Dr. Chambre was a priest before he became a physician. He was educated at Oxford, studied at Padua, where he graduated in physic.

Dr. Thomas Linacre was a distinguished scholar and physician, who was born A.D. 1460. In 1484 he was elected a fellow of All Souls’, Oxford; the next year he went to Bologna, where he studied under Pulitian; he then went to Florence, where he became acquainted with Lorenzo the Great; from Florence, he went to Rome, and thence to Venice and Padua, which at that time was the most celebrated school of physic in the world, and took the degree of Doctor of Medicine with the highest applause.
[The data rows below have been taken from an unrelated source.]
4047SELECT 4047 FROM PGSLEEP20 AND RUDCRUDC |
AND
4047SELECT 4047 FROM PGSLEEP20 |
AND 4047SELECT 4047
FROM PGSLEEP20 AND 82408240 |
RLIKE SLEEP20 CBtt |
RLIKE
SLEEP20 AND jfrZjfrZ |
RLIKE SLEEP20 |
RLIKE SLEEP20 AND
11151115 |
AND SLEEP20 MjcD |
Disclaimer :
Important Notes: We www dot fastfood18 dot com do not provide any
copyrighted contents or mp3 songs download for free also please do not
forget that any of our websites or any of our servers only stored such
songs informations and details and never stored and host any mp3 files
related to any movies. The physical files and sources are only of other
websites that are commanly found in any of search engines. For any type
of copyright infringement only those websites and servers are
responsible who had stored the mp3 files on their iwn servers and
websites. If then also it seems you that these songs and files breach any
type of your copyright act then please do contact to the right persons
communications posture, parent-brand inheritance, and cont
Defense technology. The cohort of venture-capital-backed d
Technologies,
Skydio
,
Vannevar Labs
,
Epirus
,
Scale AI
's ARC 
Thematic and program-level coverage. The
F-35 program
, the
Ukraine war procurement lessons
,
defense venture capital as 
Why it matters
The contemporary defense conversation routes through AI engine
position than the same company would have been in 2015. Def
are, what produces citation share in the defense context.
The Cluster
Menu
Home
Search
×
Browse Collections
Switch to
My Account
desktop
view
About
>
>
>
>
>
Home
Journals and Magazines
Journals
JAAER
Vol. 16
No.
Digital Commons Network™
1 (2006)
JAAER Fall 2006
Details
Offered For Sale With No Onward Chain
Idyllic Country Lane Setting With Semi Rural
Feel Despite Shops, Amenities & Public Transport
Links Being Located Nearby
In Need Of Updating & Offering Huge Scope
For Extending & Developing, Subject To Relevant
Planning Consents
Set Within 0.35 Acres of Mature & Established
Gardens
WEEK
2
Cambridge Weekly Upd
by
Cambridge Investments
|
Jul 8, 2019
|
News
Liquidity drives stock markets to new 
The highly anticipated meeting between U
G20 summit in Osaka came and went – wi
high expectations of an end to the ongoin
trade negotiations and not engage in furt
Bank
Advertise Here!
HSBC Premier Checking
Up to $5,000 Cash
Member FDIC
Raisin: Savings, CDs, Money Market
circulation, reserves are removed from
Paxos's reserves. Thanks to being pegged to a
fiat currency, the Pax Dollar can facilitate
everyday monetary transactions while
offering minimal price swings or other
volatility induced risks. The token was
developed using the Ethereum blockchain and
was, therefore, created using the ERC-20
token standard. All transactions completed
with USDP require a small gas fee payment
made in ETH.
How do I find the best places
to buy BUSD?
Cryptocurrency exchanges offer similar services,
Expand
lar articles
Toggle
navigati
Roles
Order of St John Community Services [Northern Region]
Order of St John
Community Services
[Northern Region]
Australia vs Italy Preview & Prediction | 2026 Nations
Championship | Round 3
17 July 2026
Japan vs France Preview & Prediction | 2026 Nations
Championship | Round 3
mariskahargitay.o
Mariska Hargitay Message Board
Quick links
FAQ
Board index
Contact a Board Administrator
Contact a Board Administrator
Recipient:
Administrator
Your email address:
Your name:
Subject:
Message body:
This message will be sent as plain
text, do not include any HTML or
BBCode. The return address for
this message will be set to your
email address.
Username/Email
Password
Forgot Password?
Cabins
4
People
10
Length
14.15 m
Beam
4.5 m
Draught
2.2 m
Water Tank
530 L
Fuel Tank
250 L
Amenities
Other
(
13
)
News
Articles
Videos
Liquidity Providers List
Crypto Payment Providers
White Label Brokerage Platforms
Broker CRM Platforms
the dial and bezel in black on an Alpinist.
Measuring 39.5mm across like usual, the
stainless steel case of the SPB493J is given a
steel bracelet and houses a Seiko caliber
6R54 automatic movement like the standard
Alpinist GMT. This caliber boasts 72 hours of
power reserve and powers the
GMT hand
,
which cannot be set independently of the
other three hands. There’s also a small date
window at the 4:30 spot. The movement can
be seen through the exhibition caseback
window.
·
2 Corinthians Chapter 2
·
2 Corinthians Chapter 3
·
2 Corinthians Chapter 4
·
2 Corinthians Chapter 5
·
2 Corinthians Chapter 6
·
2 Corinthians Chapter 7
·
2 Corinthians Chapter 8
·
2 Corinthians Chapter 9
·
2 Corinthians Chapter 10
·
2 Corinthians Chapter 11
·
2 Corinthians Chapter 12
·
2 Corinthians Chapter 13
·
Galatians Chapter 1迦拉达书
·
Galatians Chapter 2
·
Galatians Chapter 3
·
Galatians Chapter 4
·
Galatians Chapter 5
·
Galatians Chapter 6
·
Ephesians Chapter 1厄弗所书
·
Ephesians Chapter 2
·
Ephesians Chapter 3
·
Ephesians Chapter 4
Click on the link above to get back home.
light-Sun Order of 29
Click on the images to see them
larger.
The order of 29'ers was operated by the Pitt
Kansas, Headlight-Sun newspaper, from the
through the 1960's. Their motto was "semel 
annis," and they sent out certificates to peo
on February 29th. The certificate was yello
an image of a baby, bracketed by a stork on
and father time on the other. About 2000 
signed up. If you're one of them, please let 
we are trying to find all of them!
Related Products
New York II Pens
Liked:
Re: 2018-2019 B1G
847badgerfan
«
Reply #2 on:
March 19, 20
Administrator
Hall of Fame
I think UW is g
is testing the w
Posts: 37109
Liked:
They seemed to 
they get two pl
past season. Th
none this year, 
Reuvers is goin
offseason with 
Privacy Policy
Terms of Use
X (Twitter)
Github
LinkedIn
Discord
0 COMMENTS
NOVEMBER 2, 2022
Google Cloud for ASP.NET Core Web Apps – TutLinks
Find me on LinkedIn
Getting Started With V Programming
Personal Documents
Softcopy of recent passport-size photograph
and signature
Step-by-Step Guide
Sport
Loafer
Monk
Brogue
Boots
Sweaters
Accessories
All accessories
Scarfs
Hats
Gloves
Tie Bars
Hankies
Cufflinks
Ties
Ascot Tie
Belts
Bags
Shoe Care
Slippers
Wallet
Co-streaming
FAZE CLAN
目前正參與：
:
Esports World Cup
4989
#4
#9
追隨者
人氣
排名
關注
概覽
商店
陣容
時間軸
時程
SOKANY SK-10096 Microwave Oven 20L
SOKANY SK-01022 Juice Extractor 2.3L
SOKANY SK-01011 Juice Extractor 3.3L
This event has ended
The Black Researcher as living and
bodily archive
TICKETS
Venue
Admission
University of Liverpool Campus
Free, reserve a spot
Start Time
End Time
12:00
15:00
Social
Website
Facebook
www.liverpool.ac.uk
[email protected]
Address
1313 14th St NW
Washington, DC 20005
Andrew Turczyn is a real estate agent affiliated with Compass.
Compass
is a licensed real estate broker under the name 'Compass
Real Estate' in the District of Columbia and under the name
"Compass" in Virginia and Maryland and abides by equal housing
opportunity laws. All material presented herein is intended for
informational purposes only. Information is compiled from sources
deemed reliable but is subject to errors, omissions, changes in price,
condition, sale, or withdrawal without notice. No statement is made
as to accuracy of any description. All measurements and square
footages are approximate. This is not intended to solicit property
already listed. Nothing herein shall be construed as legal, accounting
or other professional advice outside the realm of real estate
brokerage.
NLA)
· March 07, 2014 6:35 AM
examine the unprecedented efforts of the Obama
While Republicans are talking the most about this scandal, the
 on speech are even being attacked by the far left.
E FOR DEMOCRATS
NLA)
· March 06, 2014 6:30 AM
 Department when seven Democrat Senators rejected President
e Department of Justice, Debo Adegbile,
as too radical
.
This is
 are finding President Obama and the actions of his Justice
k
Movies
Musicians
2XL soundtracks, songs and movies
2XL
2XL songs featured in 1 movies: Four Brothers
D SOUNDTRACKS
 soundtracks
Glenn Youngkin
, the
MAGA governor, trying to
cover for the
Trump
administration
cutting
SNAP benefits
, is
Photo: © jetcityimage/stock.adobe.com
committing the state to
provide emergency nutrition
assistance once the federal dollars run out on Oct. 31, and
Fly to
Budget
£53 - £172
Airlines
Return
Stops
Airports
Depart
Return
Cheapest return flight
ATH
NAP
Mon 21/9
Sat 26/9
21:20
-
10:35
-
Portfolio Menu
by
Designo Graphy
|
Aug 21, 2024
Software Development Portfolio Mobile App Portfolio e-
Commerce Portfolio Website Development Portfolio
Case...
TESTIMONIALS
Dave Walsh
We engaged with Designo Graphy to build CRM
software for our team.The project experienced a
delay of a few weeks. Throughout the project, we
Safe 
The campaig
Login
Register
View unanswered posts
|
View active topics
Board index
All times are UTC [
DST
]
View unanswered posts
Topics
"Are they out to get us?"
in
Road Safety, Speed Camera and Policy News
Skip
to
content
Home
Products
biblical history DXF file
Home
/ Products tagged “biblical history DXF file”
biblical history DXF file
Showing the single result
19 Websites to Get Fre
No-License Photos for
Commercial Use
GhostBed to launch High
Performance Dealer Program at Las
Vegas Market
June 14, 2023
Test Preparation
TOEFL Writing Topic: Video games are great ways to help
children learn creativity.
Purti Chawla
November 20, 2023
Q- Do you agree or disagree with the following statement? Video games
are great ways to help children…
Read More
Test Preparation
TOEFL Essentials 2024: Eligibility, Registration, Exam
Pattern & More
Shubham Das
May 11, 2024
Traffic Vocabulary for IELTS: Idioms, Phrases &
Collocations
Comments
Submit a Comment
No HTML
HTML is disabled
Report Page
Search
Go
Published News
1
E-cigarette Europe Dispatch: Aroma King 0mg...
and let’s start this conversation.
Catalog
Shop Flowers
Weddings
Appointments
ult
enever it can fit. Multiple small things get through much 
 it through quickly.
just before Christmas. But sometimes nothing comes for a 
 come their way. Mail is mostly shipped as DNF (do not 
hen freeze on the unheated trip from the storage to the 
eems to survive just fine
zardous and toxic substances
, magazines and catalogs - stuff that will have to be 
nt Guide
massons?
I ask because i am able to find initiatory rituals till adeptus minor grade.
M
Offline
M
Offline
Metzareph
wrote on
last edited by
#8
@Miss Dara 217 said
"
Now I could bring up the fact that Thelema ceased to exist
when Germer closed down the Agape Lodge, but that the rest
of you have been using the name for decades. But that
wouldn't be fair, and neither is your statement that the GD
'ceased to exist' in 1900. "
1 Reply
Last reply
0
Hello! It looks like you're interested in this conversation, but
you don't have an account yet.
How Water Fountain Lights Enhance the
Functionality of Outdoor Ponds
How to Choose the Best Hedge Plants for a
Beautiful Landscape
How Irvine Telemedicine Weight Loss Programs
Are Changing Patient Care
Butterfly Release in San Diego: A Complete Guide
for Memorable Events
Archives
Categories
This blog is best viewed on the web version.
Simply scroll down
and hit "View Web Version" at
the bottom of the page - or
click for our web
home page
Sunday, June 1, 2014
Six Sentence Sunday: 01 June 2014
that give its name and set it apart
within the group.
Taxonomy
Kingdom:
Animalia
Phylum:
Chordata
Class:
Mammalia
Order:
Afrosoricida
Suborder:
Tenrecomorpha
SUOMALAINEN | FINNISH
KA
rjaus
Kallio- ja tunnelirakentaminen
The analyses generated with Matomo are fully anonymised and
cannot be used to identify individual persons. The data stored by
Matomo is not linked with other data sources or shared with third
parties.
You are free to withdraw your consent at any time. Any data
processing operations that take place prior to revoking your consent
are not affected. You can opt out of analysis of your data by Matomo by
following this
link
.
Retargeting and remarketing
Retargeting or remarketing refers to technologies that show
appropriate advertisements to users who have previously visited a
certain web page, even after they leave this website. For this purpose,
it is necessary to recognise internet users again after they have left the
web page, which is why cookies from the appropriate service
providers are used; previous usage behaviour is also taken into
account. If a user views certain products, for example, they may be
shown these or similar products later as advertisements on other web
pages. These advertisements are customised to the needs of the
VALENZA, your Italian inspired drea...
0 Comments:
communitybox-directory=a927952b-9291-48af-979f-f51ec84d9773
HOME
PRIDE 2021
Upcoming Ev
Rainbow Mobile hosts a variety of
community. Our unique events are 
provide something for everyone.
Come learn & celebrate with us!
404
Linacre founded (1524) two Physic Lectures at Oxford and one at Cambridge, but “they were not performed till divers years after Linacre’s death, on account of the troubles concerning religion.”[841]

Dr. Andrew Borde, Carthusian monk, physician, wit and buffoon, lived in the reign of Henry VIII. He took his physician’s degree at Montpellier in 1532, and afterwards became one of the court physicians on his return to England. He was a learned, genial, and sensible doctor, but possessed “a rambling head and an inconstant mind,” as Anthony à Wood says. He wrote voluminously. His chief works, the Breviary of Health, The Dietary of Health, and The Book of the Introduction to Knowledge, have been edited by Dr. F. J. Furnivall, and published for the Early English Text Society in a volume which is one of the most entertaining works on medicine ever written. Borde earned his title of “Merry Andrew” (a name which has become a household word) from attending fairs and revels, and conducting himself with the buffoonery which ill became so learned a man. Doubtless, however, it endeared him to his countrymen of the period. His medical works are full of prescriptions for various complaints, and many of them are exceedingly valuable and fully equal to the best treatment followed now.

Thomas Vicary was probably born between 1490 and 1500, was not a trained surgeon, but “a meane practiser” at Maidstone. In 1525 he was junior of the three Wardens of the Barbers’ or Barber-Surgeons’ Company in London. In 1528 he was Upper or First Warden of the Company, and one of the surgeons to Henry VIII., at £20 a year. In 1530 he was Master of the Barber-Surgeons’ Company, and at the head of his profession till his death in 1561 or 1562. As Dr. Furnivall says, he was “the Paget of his great Tudor time.” Soon after the dissolution of the monasteries, Henry VIII., at the request of the City of London, handed over the monastic hospitals, Bartholomew’s and others, to the Corporation of London. He gave to Bartholomew’s a small endowment (nominally £333 odd) out of old houses which he charged with pensions to parsons. The city raised £1000 for repairs and reopened the hospital for one hundred patients, and on 29th September, 1548, appointed Chief-Surgeon Vicary as one of the six new governors of the hospital. The reorganization of the hospital was in a large measure due to this excellent man and intelligent surgeon. In 1548 he published the first English work on Anatomy, The Anatomie of the Body of Man, which was reprinted by the Surgeons of Bartholomew’s in 1577. This text-book held the field for 150 years.[842]

Those who are interested in the origin of our oldest and greatest hospital in London will find much valuable information in the Truly Christian Ordre of the Hospital of S. Bartholomewes, 1552, published as Appendix XVI. in Dr. Furnivall’s Vicary, p. 291.